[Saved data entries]
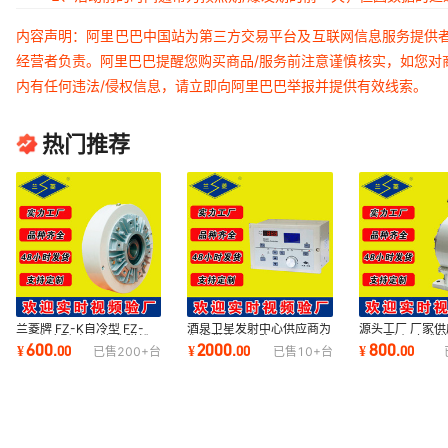
内容声明：阿里巴巴中国站为第三方交易平台及互联网信息服务提供
经营者负责。阿里巴巴提醒您购买商品/服务前注意谨慎核实，如您对
内有任何违法/侵权信息，请立即向阿里巴巴举报并提供有效线索。
热门推荐
兰菱牌 FZ-K自冷型 FZ-
酒泉卫星发射中心供应商为
源头工厂 厂家
K/Y水冷型 空心轴式 磁粉
您提供放心选购 SC-2H 自
FL-J型 机座式
600
2000
800
¥
.
00
¥
.
00
¥
.
00
已售
200+
台
已售
10+
台
制动器
动张力控制仪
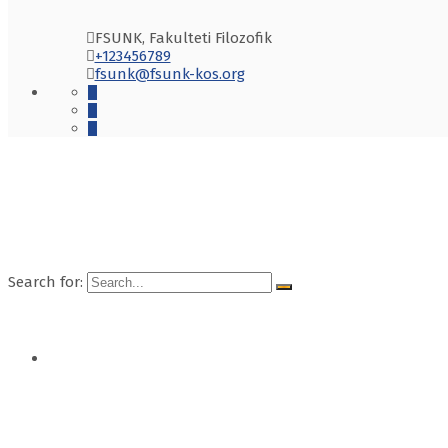
FSUNK, Fakulteti Filozofik
+123456789
fsunk@fsunk-kos.org
Search for:
BALLINA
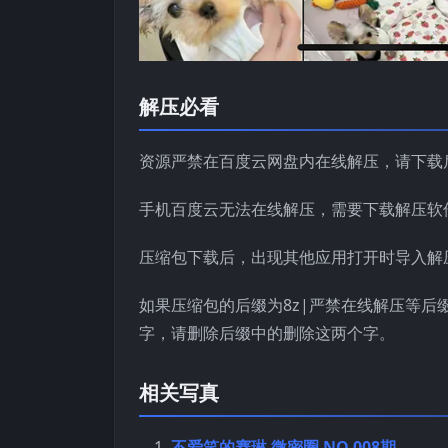
解压必看
资源严禁在百度云网盘内在线解压，请下载
手机百度云无法在线解压，需要下载解压软
压缩包下载后，出现其他应用打开时导入解
如果压缩包的后缀为8z|严禁在线解压等后
字，请删除后缀中的删除这两个字。
相关写真
不爱笑的赛琳 微密圈 NO.008期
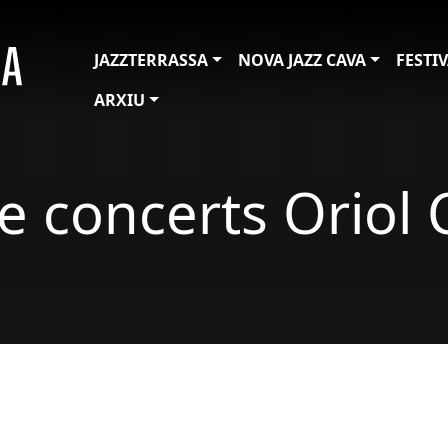
JAZZTERRASSA
NOVA JAZZ CAVA
FESTI
ARXIU
de concerts Oriol 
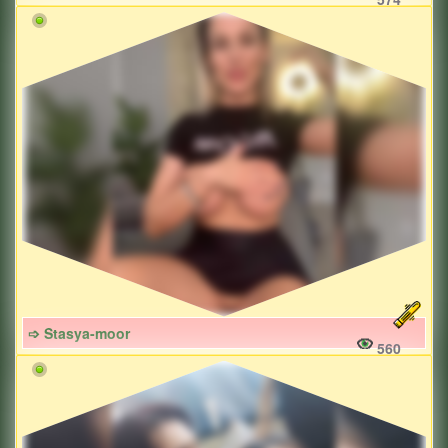
➩ Stasya-moor
560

What the task asks.
Retype each line above exactly. Leave the images out.

Response.
内容声明：阿里巴巴中国站为第三方交易平台及互联网信息服务提供
经营者负责。阿里巴巴提醒您购买商品/服务前注意谨慎核实，如您对
内有任何违法/侵权信息，请立即向阿里巴巴举报并提供有效线索。
热门推荐
兰菱牌 FZ-K自冷型 FZ-
酒泉卫星发射中心供应商为
源头工厂 厂家
K/Y水冷型 空心轴式 磁粉
您提供放心选购 SC-2H 自
FL-J型 机座式
600
2000
800
¥
.
00
¥
.
00
¥
.
00
已售
200+
台
已售
10+
台
制动器
动张力控制仪
FSUNK, Fakulteti Filozofik
+123456789
fsunk@fsunk-kos.org
Search for:
BALLINA
解压必看
资源严禁在百度云网盘内在线解压，请下载
手机百度云无法在线解压，需要下载解压软
压缩包下载后，出现其他应用打开时导入解
如果压缩包的后缀为8z|严禁在线解压等后
字，请删除后缀中的删除这两个字。
相关写真
不爱笑的赛琳 微密圈 NO.008期
JAZZTERRASSA
NOVA JAZZ CAVA
FESTI
ARXIU
de concerts Oriol 
➩ Stasya-moor
560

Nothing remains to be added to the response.